In the Eglinton, where the flats lap at the feet of the mountains, we have smoko. If the Milford Track, which is several kilometres to the west of us, takes in some of the most beautiful scenery in the world, then driving along the road, which is similar to going tramping in your car, gives access to the most beautiful valley in the world. This place is so friendly you could shelter under a red beech and forget to leave. As we sit there in the sun the driver of a passing coach flicks a newspaper to Culling.

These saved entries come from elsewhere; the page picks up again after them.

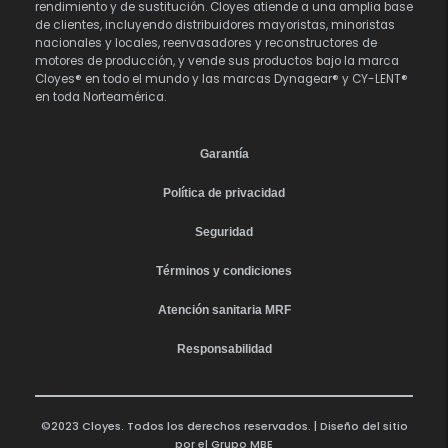
rendimiento y de sustitución. Cloyes atiende a una amplia base
de clientes, incluyendo distribuidores mayoristas, minoristas
nacionales y locales, reenvasadores y reconstructores de
motores de producción, y vende sus productos bajo la marca
Cloyes® en todo el mundo y las marcas Dynagear® y CY-LENT®
en toda Norteamérica.
Garantía
Política de privacidad
Seguridad
Términos y condiciones
Atención sanitaria MRF
Responsabilidad
©2023 Cloyes. Todos los derechos reservados. | Diseño del sitio
por el
Grupo MBE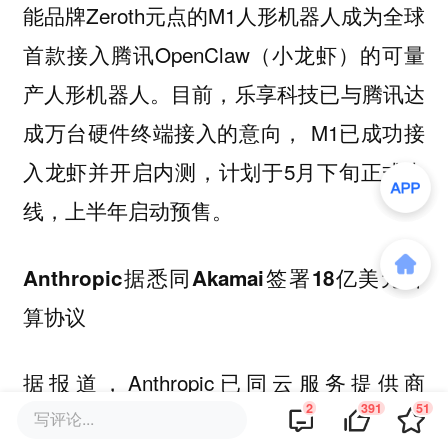
能品牌Zeroth元点的M1人形机器人成为全球
首款接入腾讯OpenClaw（小龙虾）的可量
产人形机器人。目前，乐享科技已与腾讯达
成万台硬件终端接入的意向， M1已成功接
入龙虾并开启内测，计划于5月下旬正式上
线，上半年启动预售。
Anthropic据悉同Akamai签署18亿美元计
算协议
据报道，Anthropic已同云服务提供商
2
391
51
Akamai Technologies签署一项18亿美元的
写评论...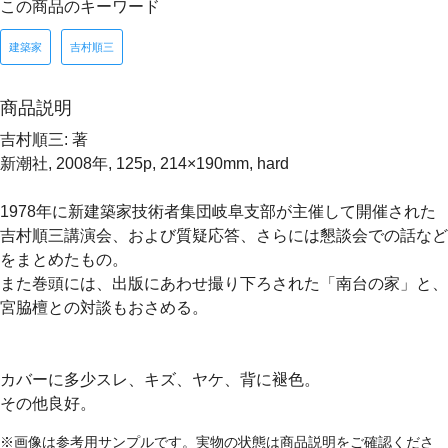
この商品のキーワード
建築家
吉村順三
商品説明
吉村順三: 著
新潮社, 2008年, 125p, 214×190mm, hard
1978年に新建築家技術者集団岐阜支部が主催して開催された
吉村順三講演会、および質疑応答、さらには懇談会での話など
をまとめたもの。
また巻頭には、出版にあわせ撮り下ろされた「南台の家」と、
宮脇檀との対談もおさめる。
カバーに多少スレ、キズ、ヤケ、背に褪色。
その他良好。
※画像は参考用サンプルです。実物の状態は商品説明をご確認くださ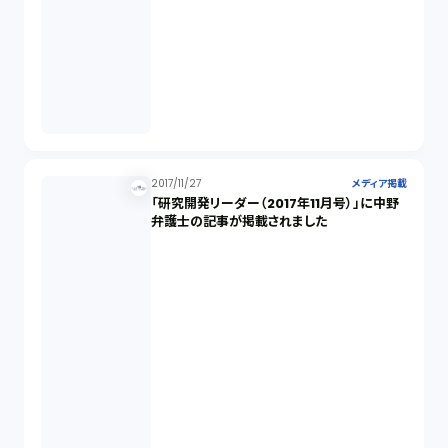
2017/11/27
メディア掲載
「研究開発リーダー（2017年11月号）」に中野
弁護士の記事が掲載されました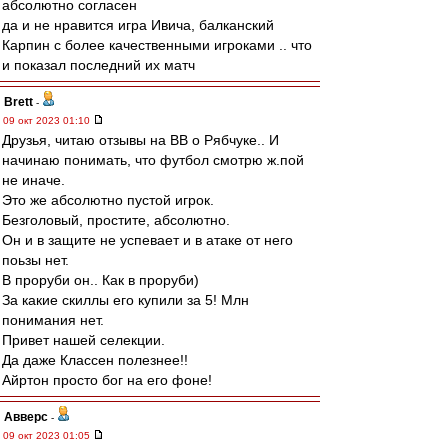
абсолютно согласен
да и не нравится игра Ивича, балканский
Карпин с более качественными игроками .. что
и показал последний их матч
Brett
-
09 окт 2023 01:10
Друзья, читаю отзывы на ВВ о Рябчуке.. И
начинаю понимать, что футбол смотрю ж.пой
не иначе.
Это же абсолютно пустой игрок.
Безголовый, простите, абсолютно.
Он и в защите не успевает и в атаке от него
поьзы нет.
В проруби он.. Как в проруби)
За какие скиллы его купили за 5! Млн
понимания нет.
Привет нашей селекции.
Да даже Классен полезнее!!
Айртон просто бог на его фоне!
Авверс
-
09 окт 2023 01:05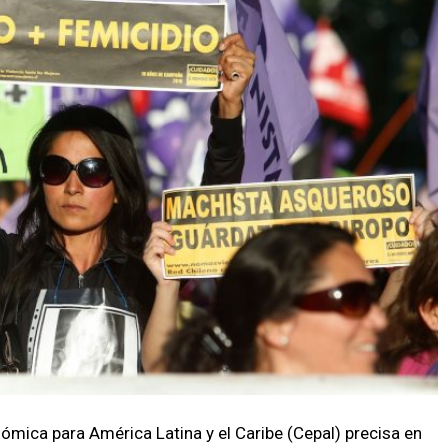
mica para América Latina y el Caribe (Cepal) precisa en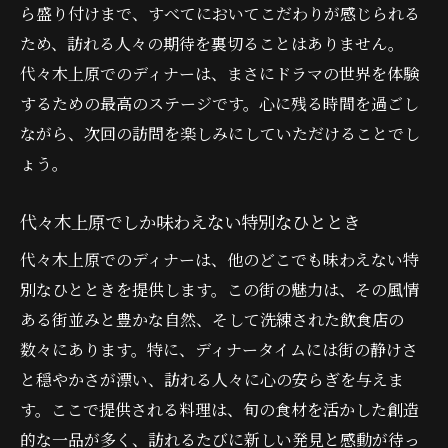
ら盛り付けまで、すべてにおいてこだわりが感じられる
ため、訪れる人々の期待を裏切ることはありません。
代々木上原でのディナーは、まさにドラマの世界を体験
するための最高のステージです。心に残る時間を過ごし
ながら、次回の訪問を楽しみにしていただけることでし
ょう。
代々木上原でしか味わえない特別なひととき
代々木上原でのディナーは、他のどこでも味わえない特
別なひとときを提供します。この街の魅力は、その風情
ある街並みと豊かな自然、そして洗練された飲食店の
数々にあります。特に、ディナータイムには街の静けさ
と穏やかさが漂い、訪れる人々に心の安らぎを与えま
す。ここで提供される料理は、旬の食材を活かした創造
的な一品が多く、訪れるたびに新しい発見と感動が待っ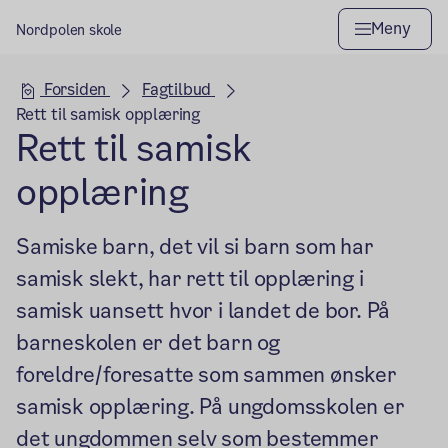
Meny
Nordpolen skole
Hovedseksjon
Forsiden
Fagtilbud
Rett til samisk opplæring
Rett til samisk
opplæring
Samiske barn, det vil si barn som har
samisk slekt, har rett til opplæring i
samisk uansett hvor i landet de bor. På
barneskolen er det barn og
foreldre/foresatte som sammen ønsker
samisk opplæring. På ungdomsskolen er
det ungdommen selv som bestemmer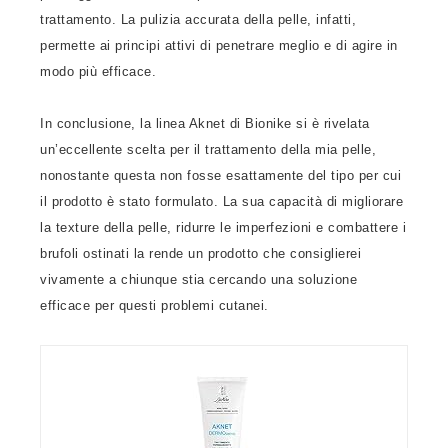
trattamento. La pulizia accurata della pelle, infatti,
permette ai principi attivi di penetrare meglio e di agire in
modo più efficace.
In conclusione, la linea Aknet di Bionike si è rivelata
un’eccellente scelta per il trattamento della mia pelle,
nonostante questa non fosse esattamente del tipo per cui
il prodotto è stato formulato. La sua capacità di migliorare
la texture della pelle, ridurre le imperfezioni e combattere i
brufoli ostinati la rende un prodotto che consiglierei
vivamente a chiunque stia cercando una soluzione
efficace per questi problemi cutanei.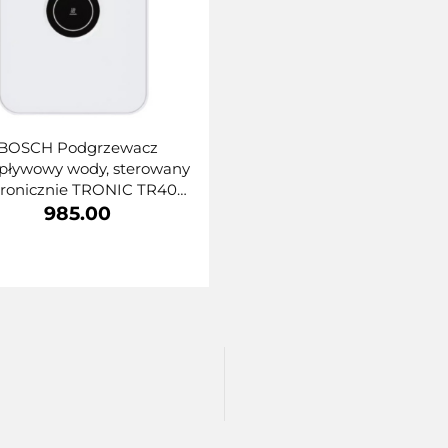
BOSCH Podgrzewacz
pływowy wody, sterowany
tronicznie TRONIC TR4001
1/24/27kW 7736506135
985.00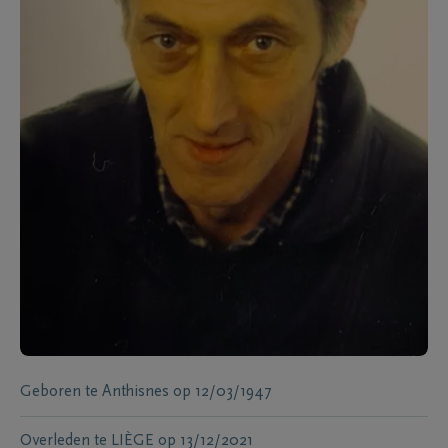
Geboren te
Anthisnes
op
12/03/1947
Overleden te
LIÈGE
op
13/12/2021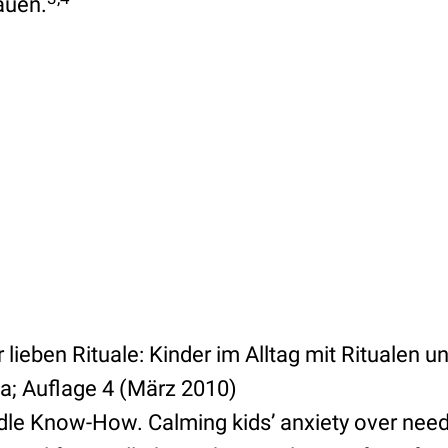
auen.
r lieben Rituale: Kinder im Alltag mit Ritualen 
ia; Auflage 4 (März 2010)
dle Know-How. Calming kids’ anxiety over need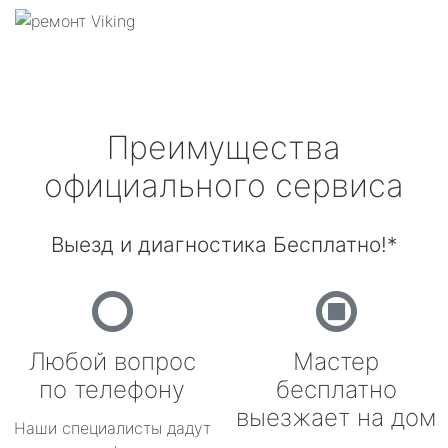
Преимущества
официального сервиса
Выезд и диагностика Бесплатно!*
Любой вопрос
Мастер
по телефону
бесплатно
выезжает на дом
Наши специалисты дадут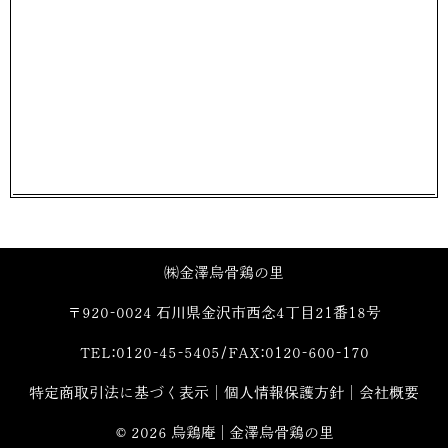
㈱金澤烏骨鶏の里
〒920-0024 石川県金沢市西念4丁目21番18号
TEL:0120-45-5405/FAX:0120-600-170
特定商取引法に基づく表示
│
個人情報保護方針
│
会社概要
©
2026 烏鶏庵 | 金澤烏骨鶏の里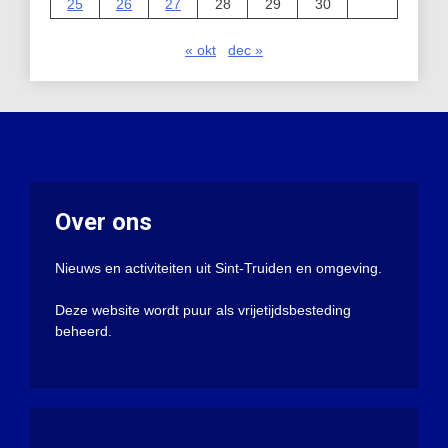
25
26
27
28
29
30
« okt
dec »
Over ons
Nieuws en activiteiten uit Sint-Truiden en omgeving.
Deze website wordt puur als vrijetijdsbesteding
beheerd.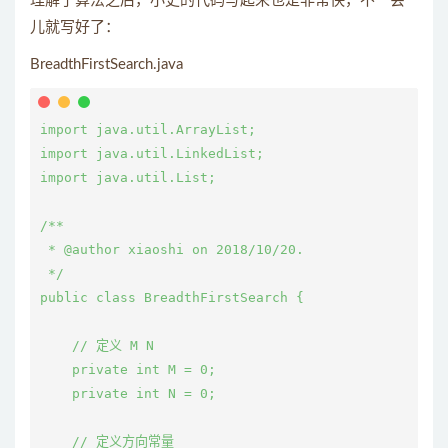
理解了算法之后，小史的代码写起来也是非常快，不一会
儿就写好了：
BreadthFirstSearch.java
import java.util.ArrayList;

import java.util.LinkedList;

import java.util.List;

/**

 * @author xiaoshi on 2018/10/20.

 */

public class BreadthFirstSearch {

    // 定义 M N

    private int M = 0;

    private int N = 0;

    // 定义方向常量
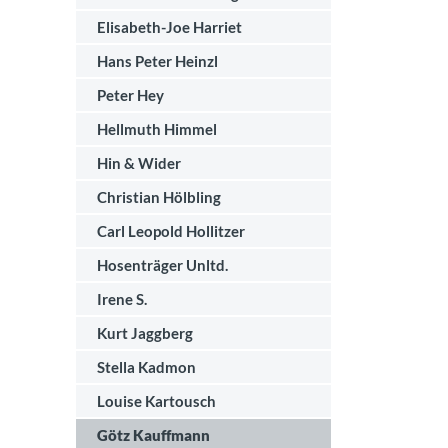
Elisabeth-Joe Harriet
Hans Peter Heinzl
Peter Hey
Hellmuth Himmel
Hin & Wider
Christian Hölbling
Carl Leopold Hollitzer
Hosenträger Unltd.
Irene S.
Kurt Jaggberg
Stella Kadmon
Louise Kartousch
Götz Kauffmann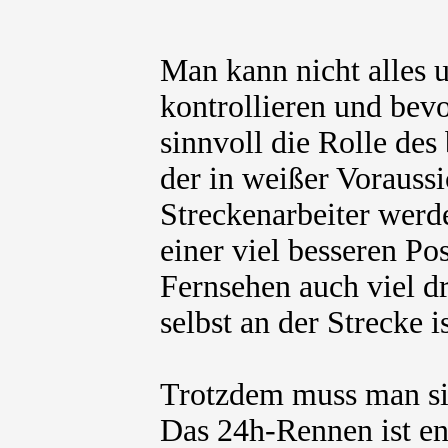
Man kann nicht alles 
kontrollieren und bevo
sinnvoll die Rolle des
der in weißer Voraussi
Streckenarbeiter werd
einer viel besseren Po
Fernsehen auch viel d
selbst an der Strecke is
Trotzdem muss man si
Das 24h-Rennen ist en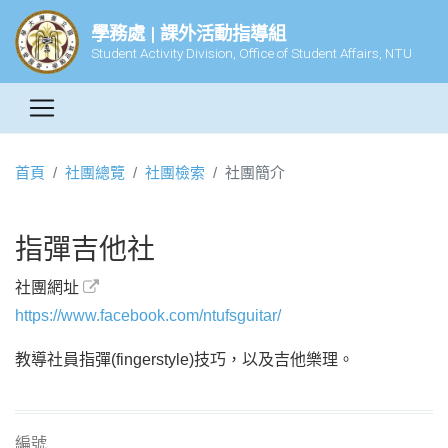
學務處 | 課外活動指導組
Student Activity Division, Office of Student Affairs, NTU
首頁
社團總覽
社團檢索
社團簡介
指彈吉他社
社團網址
https://www.facebook.com/ntufsguitar/
教導社員指彈(fingerstyle)技巧，以及吉他樂理。
編號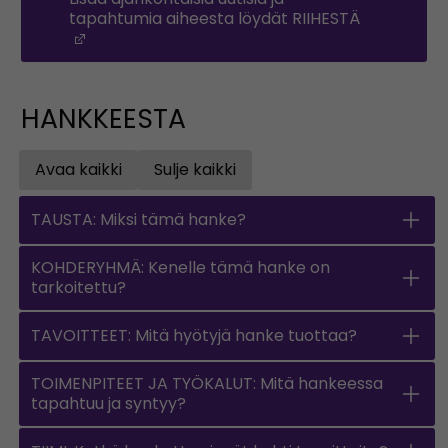
tapahtumia aiheesta löydät RIIHESTÄ
(Opens in a new window)
HANKKEESTA
Avaa kaikki
Sulje kaikki
Open all accordions
Sulje kaikki
TAUSTA: Miksi tämä hanke?
KOHDERYHMÄ: Kenelle tämä hanke on
tarkoitettu?
TAVOITTEET: Mitä hyötyjä hanke tuottaa?
TOIMENPITEET JA TYÖKALUT: Mitä hankeessa
tapahtuu ja syntyy?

“Notice he gave the paper to me, not to young Joel here. Age before beauty,” he says. “They give us a paper every day as a way of saying thanks for helping them out with the odd tow.”
Culling points out the birds of the Eglinton. There are mohua, or yellowheads, flitting high up in the canopy, their call musical like a canary, with colourful parakeets following. Bellbirds chime away and a pigeon’s whooshing wingbeat is heard. There are tui, fantail, tomtit and brown creeper as well. Kaka live in the valley, but we don’t see any. The Eglinton is rich in birdlife thanks to the efforts of the Department of Conservation, which has traplines set up the length of the road, keeping the rats and stoats under control. If it weren’t for the road, this work would be expensive and difficult to maintain.
A few months later, I return along the road, bound for the mountains. At Marian corner I stop at one of my other favourite places on the road, a small car park close to the Hollyford River. I slither down the short track and squat on a river-worn granite boulder. The river here is a noisy series of boiling cauldrons, with small geyser-like eruptions and swirling green eddies. Ten metres off the road, I can’t hear or see the traffic. I’m next to the road but immersed in Fiordland. Just the way I like it.